Bichsel on the need to empower women to take health and wellness into their own hands

Kasha Rwanda is a consumer technology platform which delivers female health products, including menstrual care products, contraceptives, and feminine hygiene products. They won ‘Best Start-up’ due to their online and offline solution at the Kigali Seedstar Summit, and will pitch their business solution at the Seedstar Summit in Geneva, Switzerland, in April to compete for up to $ 1million in equity investment.
Joanna Bichsel, Founder of Kasha Rwanda, encourages women to not shy away from matters concerning their well being and health.  (Courtesy photo)
Joanna Bichsel, Founder of Kasha Rwanda, encourages women to not shy away from matters concerning their well being and health. (Courtesy photo)

Kasha Rwanda is a consumer technology platform which delivers female health products, including menstrual care products, contraceptives, and feminine hygiene products. They won ‘Best Start-up’ due to their online and offline solution at the Kigali Seedstar Summit, and will pitch their business solution at the Seedstar Summit in Geneva, Switzerland, in April to compete for up to $ 1million in equity investment. Joanna Bichsel, CEO and co-founder of Kasha Rwanda, spoke to Women Today’s Sharon Kantengwaabout the inspiration behind the initiative and, helping women deal with stigma.

Where did the inspiration for Kasha come from?

It’s uncomfortable for women to buy health products like sanitary pads and contraceptives, so Kasha was a result of this because it shouldn’t be uncomfortable for women to buy these products. The way women access health products today is uncomfortable and sometimes embarrassing. We wanted to help every woman, including those who do not use the Internet but need these critical health products. With technology, we can enable confidential access to women’s health products.
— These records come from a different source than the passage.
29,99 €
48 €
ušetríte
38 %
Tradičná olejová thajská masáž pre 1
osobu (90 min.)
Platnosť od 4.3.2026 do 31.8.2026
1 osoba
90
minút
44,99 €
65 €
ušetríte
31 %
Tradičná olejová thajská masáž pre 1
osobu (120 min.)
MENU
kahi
How many clients have you had so far?

We started this company and started advertising three months ago and we already have 600 clients that have ordered on Kasha and we deliver the products to them.
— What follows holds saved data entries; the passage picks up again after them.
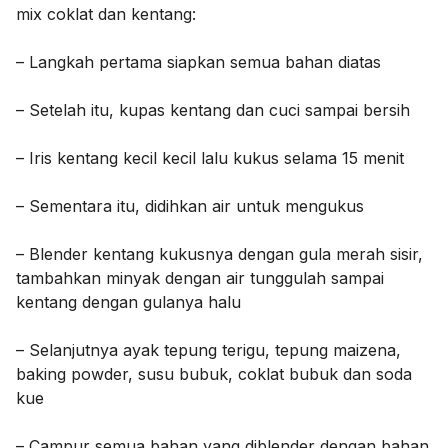
mix coklat dan kentang:
– Langkah pertama siapkan semua bahan diatas
– Setelah itu, kupas kentang dan cuci sampai bersih
– Iris kentang kecil kecil lalu kukus selama 15 menit
– Sementara itu, didihkan air untuk mengukus
– Blender kentang kukusnya dengan gula merah sisir,
tambahkan minyak dengan air tunggulah sampai
kentang dengan gulanya halu
– Selanjutnya ayak tepung terigu, tepung maizena,
baking powder, susu bubuk, coklat bubuk dan soda
kue
– Campur semua bahan yang diblender dengan bahan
Why do you think Kasha won the SeedStars competition hosted in Kigali recently?

The local start up sells and delivers women’s health products confidentially over a widely accessible mobile retail platform. Kasha exists because women are the biggest business opportunity. I think it is an amazing business opportunity that helps with information and with quality health products. Also, we are putting the women’s needs first and we are addressing a problem that for some reason, nobody is addressing today, which is social stigma in health, which makes it difficult for women to access these products.

What can you say are some of the challenges that you have faced in addressing the problem?
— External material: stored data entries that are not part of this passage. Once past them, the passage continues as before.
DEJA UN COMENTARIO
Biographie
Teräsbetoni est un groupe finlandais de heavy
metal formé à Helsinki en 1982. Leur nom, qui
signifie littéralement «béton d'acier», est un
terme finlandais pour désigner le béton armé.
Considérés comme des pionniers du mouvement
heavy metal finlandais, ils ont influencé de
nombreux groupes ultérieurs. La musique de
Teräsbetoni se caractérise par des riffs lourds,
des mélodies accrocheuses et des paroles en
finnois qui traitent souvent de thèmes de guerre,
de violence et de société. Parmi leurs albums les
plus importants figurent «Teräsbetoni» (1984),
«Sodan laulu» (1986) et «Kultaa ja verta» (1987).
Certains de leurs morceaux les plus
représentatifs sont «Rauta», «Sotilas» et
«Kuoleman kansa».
At Kasha, we spend so much time learning to know what works and what doesn’t. We are currently trying with Mobile Money and Tigo Cash because digital payments would be a very special way to operate, but we found out that people don’t have digital money available all the time and so we had to expand our transaction. We tested the website app but we realised people with smart phones were not used to using that and so we built the USP with a lot of people more comfortable with it.

How ready are you for the competition in Geneva?

The competition is in April and so we have enough time to prepare. I am really excited to come from Geneva with even a stronger story with ambitious plans to be able to serve several customers. I’m very excited to prove that Kasha is an advertising access to women’s products on a large scale and I’m very excited about the opportunity.

What plans do you have for Kasha?

Today, we are in Kigali but we also intend to expand to the rural areas and over the several next months, we will be working on expanding across Rwanda. By the end of 2017 we want to expand operations in Kenya and our long-term plan is that Kasha becomes a global company that helps women worldwide.